Nick Genet and Mike Salinbeni (along with Mike’s uncle John Salimbeni) were thrilled to have recorded their fastest-ever times straight out of the box. They recorded speeds in the mid 180s.
“People said we were crazy to bring a naturally aspirated bike up here. They were like, ‘Yeah, have fun going 130 mph,’” Salimbeni said. “Well, we just both hit our personal bests and we haven’t even hooked up the nitrous yet.”
The next day they both joined the 200 mph club, recording speeds of just over 202 mph. The unexpected success got them thinking about their class world record, which was 221 mph—a little beyond their reach. That’s when Nick had an ide—what about the naked (non-faired) 1000cc record?

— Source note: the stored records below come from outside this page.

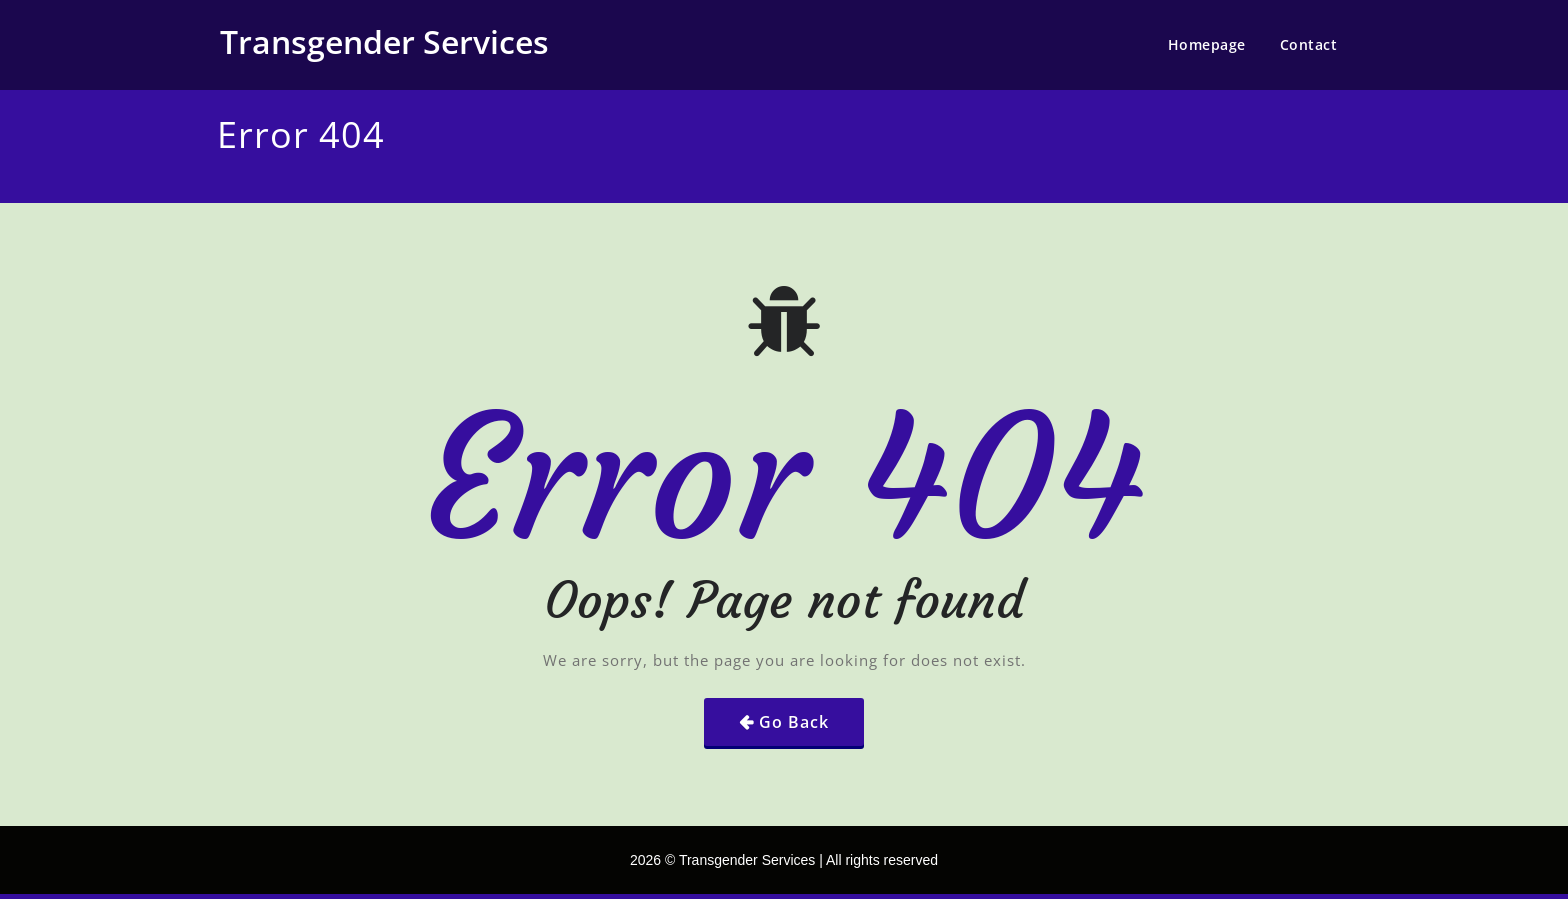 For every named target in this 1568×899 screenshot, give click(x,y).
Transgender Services (384, 41)
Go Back (794, 722)
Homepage (1207, 44)
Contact (1309, 44) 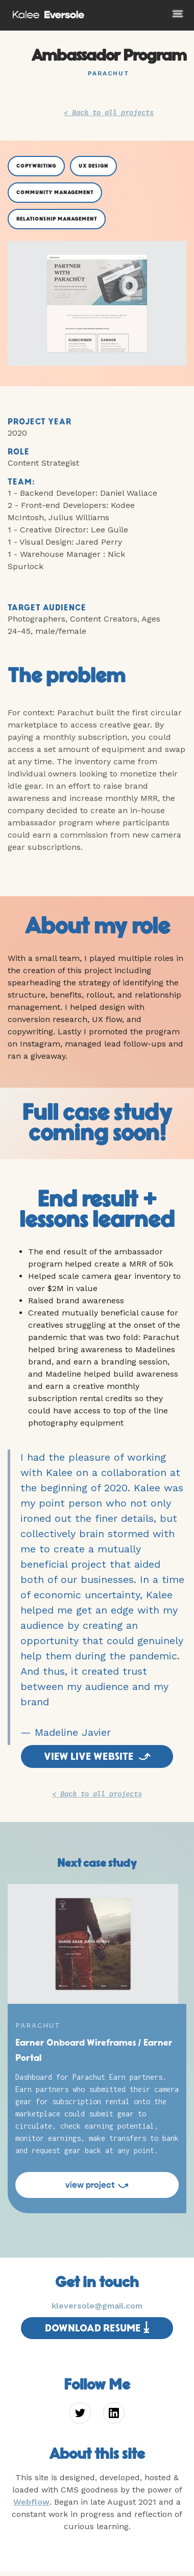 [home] (46, 12)
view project (97, 2184)
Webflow (31, 2502)
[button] (164, 22)
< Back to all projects (109, 112)
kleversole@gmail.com (97, 2306) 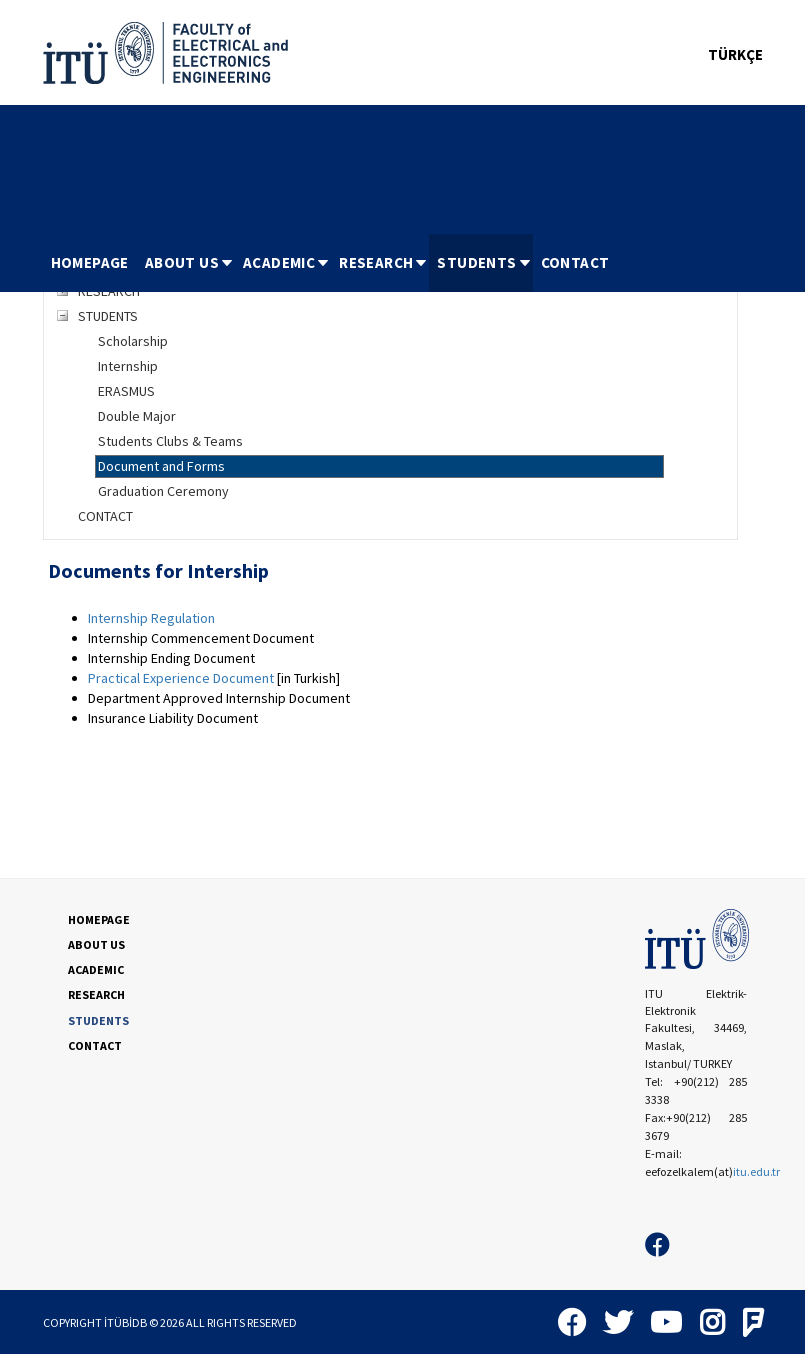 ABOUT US (190, 262)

That night they checked with FIM official Charlie Hennekam about what the standing record was, and if they could qualify for the category by simply removing their fairings. The answer was yes, and the standing record was 189 mph. The next morning, the Aprilia RSV4 got undressed in the chilly morning, ready for her next run. The thin air was to be an advantage this time, with less air pressure to fight. Genet’s opening run was enough to qualify for a return run. His turnaround run with a light tailwind was even better, for an average of 192.8 mph: a new class world record.
It just so happened that Erin Sills, revered land-speed racer and member of the Bonneville 200 MPH Club, was the first person to greet Genet and inform him of his feat. Emotions ran high not only for Genet and Salimbeni, but for Sills. The record that was just broken belonged to her late husband, Andy Sills.
“We have some emotions running high down here,” came Mike Cook’s voice over the radio, before handing it over to Erin.
“I’d like to congratulate Nick and Mike on an incredible run,” her voice wavering through the static. “But you better believe I’m coming to get that record back.”
Erin Sills now plans to attend the remaining 2017 meets at Bonneville in an effort to put the 1000cc world record back in the Sills name.
“Every land speed racer knows that when they earn a record, it is on-loan and not owned,” said Sills. “How fitting that I was the ‘official’ at the end of the timed mile when Nick broke Andy’s record today. It was emotional for both of us as we hugged, and the baton was passed. I was handing off something Andy was very proud of.
“Maybe I was meant to be in Bolivia to help pass the baton in some way.”